Alternatively, if you want a runtime image, build with
docker build -t pytorch . -f tools/docker/Dockerfile_runtime
and run with nvidia-docker:
nvidia-docker run --rm -ti --ipc=host pytorch
Please note that PyTorch uses shared memory to share data between processes, so if torch multiprocessing is used (e.g.
for multithreaded data loaders) the default shared memory segment size that container runs with is not enough, and you
should increase shared memory size either with --ipc=host
or --shm-size
command line options to nvidia-docker run
.
Getting Started
Three pointers to get you started:
- Tutorials: get you started with understanding and using PyTorch
- Examples: easy to understand pytorch code across all domains
- The API Reference: http://pytorch.org/docs/
Communication
- forums: discuss implementations, research, etc. http://discuss.pytorch.org
- GitHub issues: bug reports, feature requests, install issues, RFCs, thoughts, etc.
- Slack: general chat, online discussions, collaboration etc. https://pytorch.slack.com/ . If you need a slack invite, ping us at soumith@pytorch.org
- newsletter: no-noise, one-way email newsletter with important announcements about pytorch. You can sign-up here: http://eepurl.com/cbG0rv
Releases and Contributing
PyTorch has a 90 day release cycle (major releases). It's current state is Beta, we expect no obvious bugs. Please let us know if you encounter a bug by filing an issue.
We appreciate all contributions. If you are planning to contribute back bug-fixes, please do so without any further discussion.
If you plan to contribute new features, utility functions or extensions to the core, please first open an issue and discuss the feature with us. Sending a PR without discussion might end up resulting in a rejected PR, because we might be taking the core in a different direction than you might be aware of.
For the next release cycle, these are the 3 big features we are planning to add:
- Distributed PyTorch (a draft implementation is present in this branch )
- Backward of Backward - Backpropagating through the optimization process itself. Some past and recent papers such as Double Backprop and Unrolled GANs need this.
- Lazy Execution Engine for autograd - This will enable us to optionally introduce caching and JIT compilers to optimize autograd code.
The Team
PyTorch is a community driven project with several skillful engineers and researchers contributing to it.

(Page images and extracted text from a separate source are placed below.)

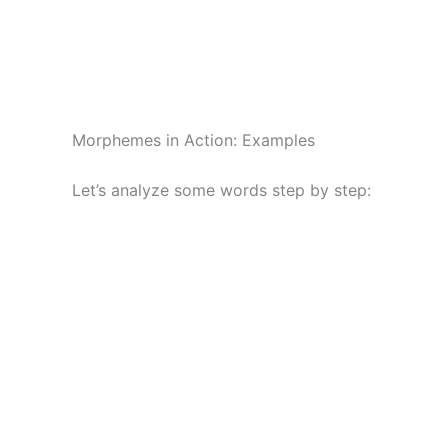
Morphemes in Action: Examples
Let’s analyze some words step by step: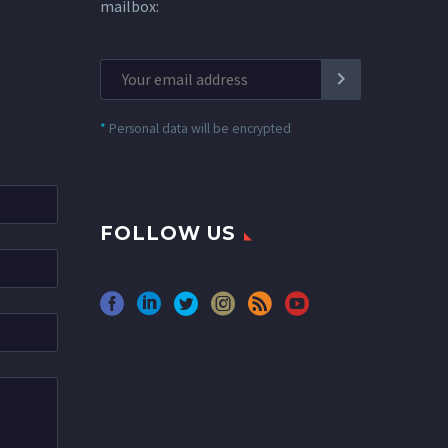
mailbox:
*
Personal data will be encrypted
FOLLOW US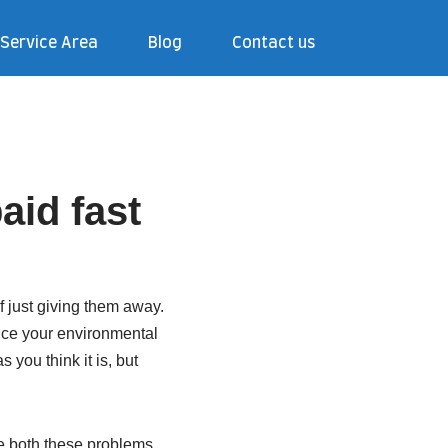
Service Area
Blog
Contact us
aid fast
 just giving them away.
duce your environmental
 you think it is, but
ve both these problems.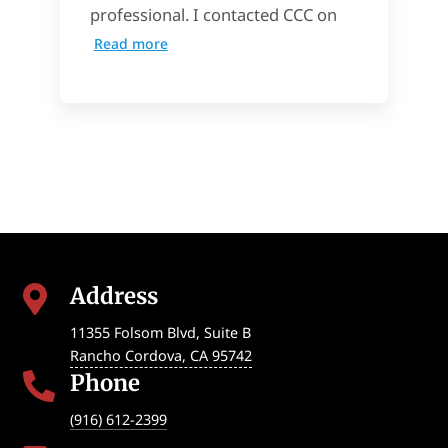
professional. I contacted CCC on
Read more
Address

11355 Folsom Blvd, Suite B
Rancho Cordova
,
CA
95742
Phone

(916) 612-2399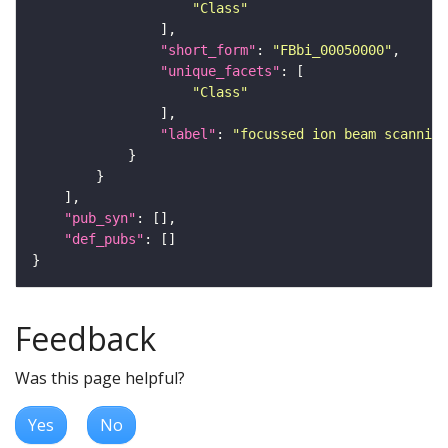
"Class"
"short_form"
: 
"FBbi_00050000"
"unique_facets"
"Class"
"label"
: 
"focussed ion beam scanning
"pub_syn"
"def_pubs"
Feedback
Was this page helpful?
Yes
No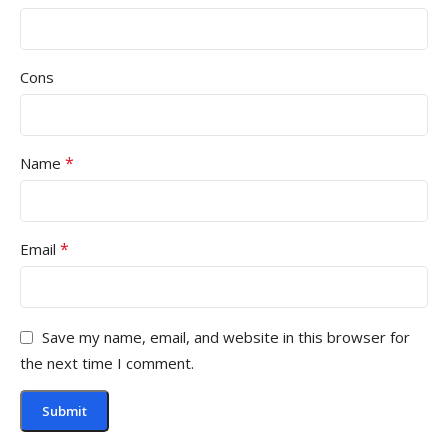
Cons
*
Name
*
Email
Save my name, email, and website in this browser for
the next time I comment.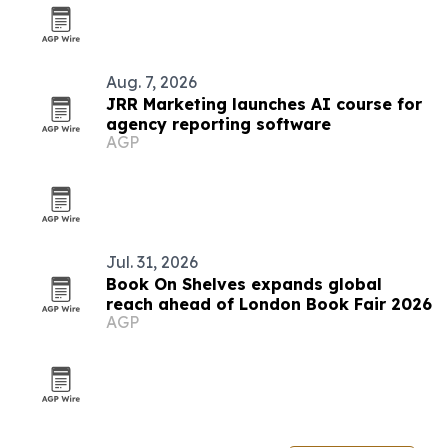
Aug. 7, 2026
JRR Marketing launches AI course for
agency reporting software
AGP
Jul. 31, 2026
Book On Shelves expands global
reach ahead of London Book Fair 2026
AGP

PyTorch is currently maintained by Adam Paszke, Sam Gross and Soumith Chintala with major contributions coming from 10s of talented individuals in various forms and means. A non-exhaustive but growing list needs to mention: Sergey Zagoruyko, Adam Lerer, Francisco Massa, Andreas Kopf, James Bradbury, Zeming Lin, Yuandong Tian, Guillaume Lample, Marat Dukhan, Natalia Gimelshein.
Note: this project is unrelated to hughperkins/pytorch with the same name. Hugh is a valuable contributor in the Torch community and has helped with many things Torch and PyTorch.